魔狼記 ★転生した陰陽師外伝

珠玖こんきち

第1話 予言の若者たち

そもそも、混沌とした宇宙万物のもととなるえにしがすでにここへと集い紡がれことばとなりました。


 昔々日本の北に大きな集落があったとさ


「おおい村長むらおさにすぐ連絡に行くんだ。予言通り赤子が三人同じ日に生まれたぞ」

 この程度の村人の数だとそんに珍しくもない出来事に産婆は三人目の男の子を取り上げるとあわてて人を呼んだ。
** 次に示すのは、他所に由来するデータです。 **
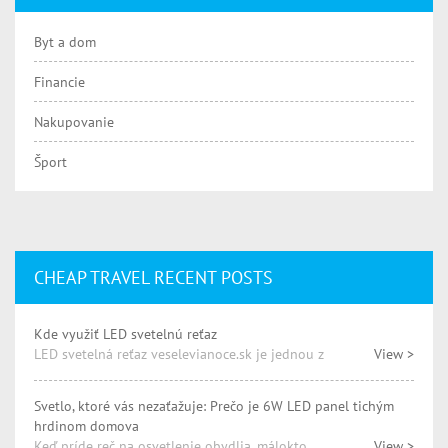
Byt a dom
Financie
Nakupovanie
Šport
CHEAP TRAVEL RECENT POSTS
Kde využiť LED svetelnú reťaz
LED svetelná reťaz veselevianoce.sk je jednou z
View >
Svetlo, ktoré vás nezaťažuje: Prečo je 6W LED panel tichým
hrdinom domova
Keď príde reč na osvetlenie obydlia, málokto
View >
「おめえは一番小さいな。キビのようじゃキビと名付けてやろうか」

 抱き寄せた赤子はこの産婆ヨネの孫であった。次に静かに眠っている赤子を見て

「可哀そうにの、はの黄泉の国へ旅立ったの、おぬしはヨモと名付けてやるか」

 出産の際にヨモの母親は死んでしまったようである。この子の父も数カ月前、狩りに出かけ鹿の角に刺され死んでいた。

「おお、ヨネ婆よ、誠か予言の子が生まれたか」

 大きな男が蚊帳をくぐり入ってきた。族長のスザナだった。自分の妻を見つけると

「メイよ。この子か、わしの子は」

 傍らにいる赤子を抱き上げると火がついたように泣き始めた。

「おお元気な子じゃ」

ぬし様そのように手荒に扱われては女の子ですよ。丁寧にされなさい」

「おなごかヒミと名付け給う」

 うれしそうに笑っていた。

「スナザよ、忘れてはいかんぞ、この赤子たちを大切に育てるのだぞ」

「あの旅の卜者ぼくしゃが予言したことじゃな。アレイとか言ったか、やがて15年後、うそりやまが暴れる前に三人で生贄を供えに行けという言葉だったな」

「そうじゃ、そうじゃ」

 その夜はスナザの命で誕生を祝う宴が開かれたのであった。


 ヨモはキビの家族として育てられて村長むらおさからの加護を受けヒミ同様に暮らしていた。